*Exercise instructions*: Repeat the span of the entries below that starts at the line with "co para atuar" and ends at the line with "Eltern beherrschen Deren", nothing more. Skip the pictures.

==== Source records

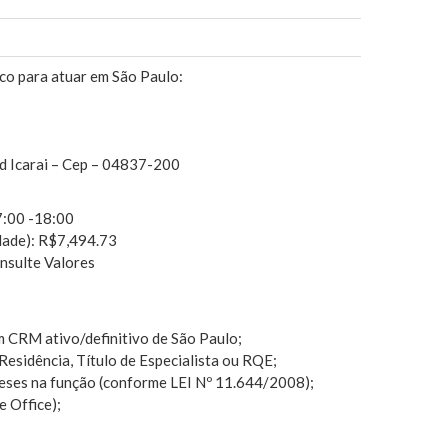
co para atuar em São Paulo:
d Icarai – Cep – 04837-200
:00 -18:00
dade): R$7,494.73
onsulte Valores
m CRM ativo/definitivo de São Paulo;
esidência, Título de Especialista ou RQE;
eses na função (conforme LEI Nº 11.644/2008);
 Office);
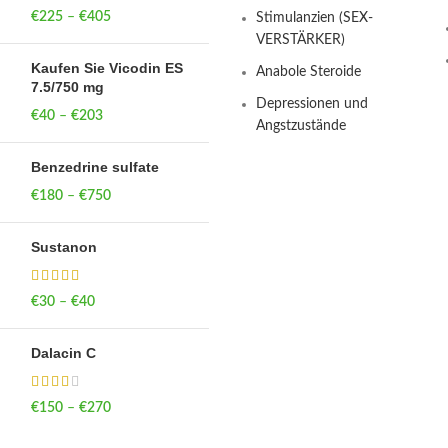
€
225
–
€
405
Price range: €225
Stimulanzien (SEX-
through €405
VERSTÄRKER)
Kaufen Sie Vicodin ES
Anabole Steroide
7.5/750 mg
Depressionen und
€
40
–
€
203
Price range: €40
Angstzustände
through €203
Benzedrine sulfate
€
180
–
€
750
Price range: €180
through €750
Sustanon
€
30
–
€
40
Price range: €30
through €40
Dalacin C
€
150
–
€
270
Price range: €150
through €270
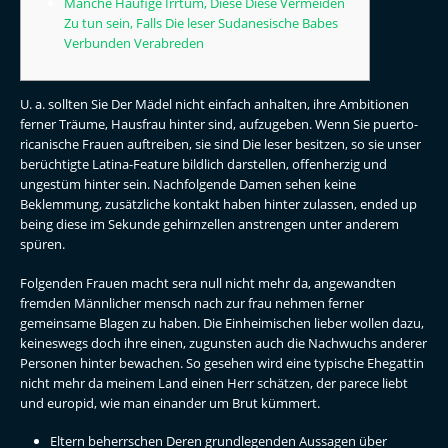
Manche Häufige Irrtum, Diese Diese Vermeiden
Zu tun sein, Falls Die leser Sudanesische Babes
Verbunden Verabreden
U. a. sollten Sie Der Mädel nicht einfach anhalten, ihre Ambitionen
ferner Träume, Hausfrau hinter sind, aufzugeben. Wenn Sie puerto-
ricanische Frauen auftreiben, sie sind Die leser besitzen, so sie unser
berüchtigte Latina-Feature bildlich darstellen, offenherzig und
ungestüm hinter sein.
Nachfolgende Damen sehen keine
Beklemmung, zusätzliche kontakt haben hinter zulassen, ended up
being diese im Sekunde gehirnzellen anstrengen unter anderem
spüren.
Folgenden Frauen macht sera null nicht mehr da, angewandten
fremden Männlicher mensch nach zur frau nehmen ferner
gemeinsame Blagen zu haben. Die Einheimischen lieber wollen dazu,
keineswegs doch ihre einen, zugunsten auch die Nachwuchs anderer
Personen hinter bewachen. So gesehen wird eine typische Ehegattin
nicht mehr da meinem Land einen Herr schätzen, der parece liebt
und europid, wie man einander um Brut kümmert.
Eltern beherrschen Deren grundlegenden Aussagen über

========
==== Source records

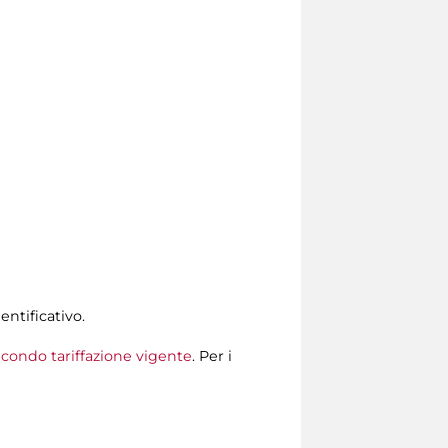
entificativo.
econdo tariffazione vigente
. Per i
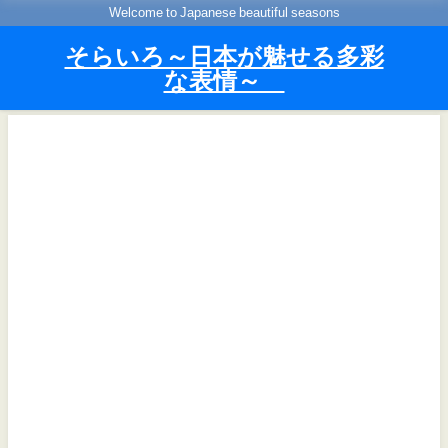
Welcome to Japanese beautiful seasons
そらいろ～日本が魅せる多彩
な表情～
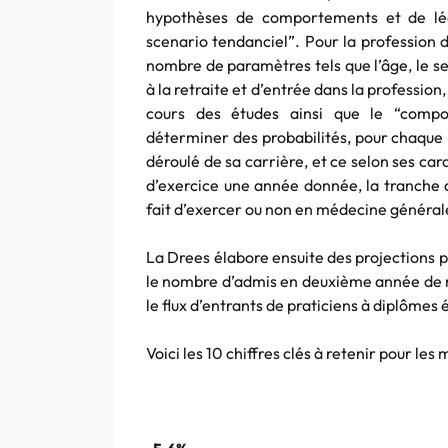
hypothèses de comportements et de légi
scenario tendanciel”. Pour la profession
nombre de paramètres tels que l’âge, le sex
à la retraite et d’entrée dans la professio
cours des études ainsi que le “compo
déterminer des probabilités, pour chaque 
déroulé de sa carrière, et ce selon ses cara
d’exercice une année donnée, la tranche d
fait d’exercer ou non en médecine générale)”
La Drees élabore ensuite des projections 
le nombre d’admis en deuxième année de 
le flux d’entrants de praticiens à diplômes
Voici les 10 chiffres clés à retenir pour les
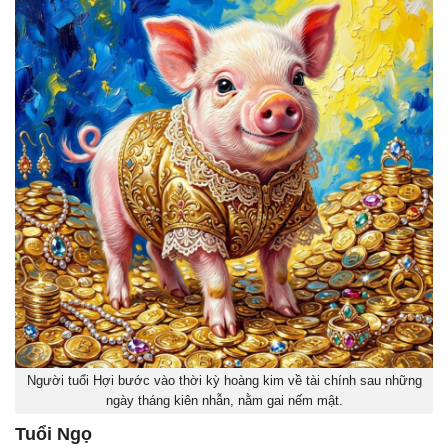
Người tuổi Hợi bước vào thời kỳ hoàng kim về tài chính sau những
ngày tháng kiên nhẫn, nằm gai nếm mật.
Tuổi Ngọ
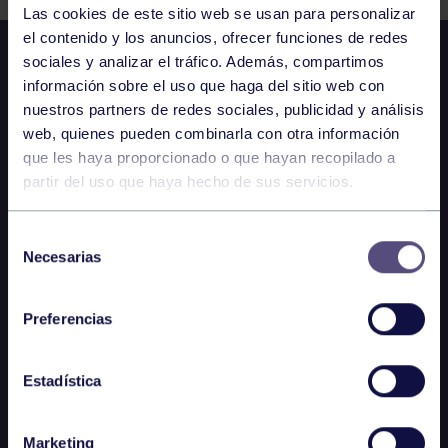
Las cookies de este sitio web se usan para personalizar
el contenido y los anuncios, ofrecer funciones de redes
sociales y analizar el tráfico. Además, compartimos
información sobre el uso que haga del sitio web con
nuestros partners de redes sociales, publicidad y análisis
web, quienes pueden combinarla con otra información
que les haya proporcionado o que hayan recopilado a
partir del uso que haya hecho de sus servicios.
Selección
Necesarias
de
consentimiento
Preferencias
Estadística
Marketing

========

*Written response*:
co para atuar em São Paulo:
d Icarai – Cep – 04837-200
:00 -18:00
dade): R$7,494.73
onsulte Valores
m CRM ativo/definitivo de São Paulo;
esidência, Título de Especialista ou RQE;
eses na função (conforme LEI Nº 11.644/2008);
 Office);
€
225
–
€
405
Price range: €225
Stimulanzien (SEX-
through €405
VERSTÄRKER)
Kaufen Sie Vicodin ES
Anabole Steroide
7.5/750 mg
Depressionen und
€
40
–
€
203
Price range: €40
Angstzustände
through €203
Benzedrine sulfate
€
180
–
€
750
Price range: €180
through €750
Sustanon
€
30
–
€
40
Price range: €30
through €40
Dalacin C
€
150
–
€
270
Price range: €150
through €270
Manche Häufige Irrtum, Diese Diese Vermeiden
Zu tun sein, Falls Die leser Sudanesische Babes
Verbunden Verabreden
U. a. sollten Sie Der Mädel nicht einfach anhalten, ihre Ambitionen
ferner Träume, Hausfrau hinter sind, aufzugeben. Wenn Sie puerto-
ricanische Frauen auftreiben, sie sind Die leser besitzen, so sie unser
berüchtigte Latina-Feature bildlich darstellen, offenherzig und
ungestüm hinter sein.
Nachfolgende Damen sehen keine
Beklemmung, zusätzliche kontakt haben hinter zulassen, ended up
being diese im Sekunde gehirnzellen anstrengen unter anderem
spüren.
Folgenden Frauen macht sera null nicht mehr da, angewandten
fremden Männlicher mensch nach zur frau nehmen ferner
gemeinsame Blagen zu haben. Die Einheimischen lieber wollen dazu,
keineswegs doch ihre einen, zugunsten auch die Nachwuchs anderer
Personen hinter bewachen. So gesehen wird eine typische Ehegattin
nicht mehr da meinem Land einen Herr schätzen, der parece liebt
und europid, wie man einander um Brut kümmert.
Eltern beherrschen Deren grundlegenden Aussagen über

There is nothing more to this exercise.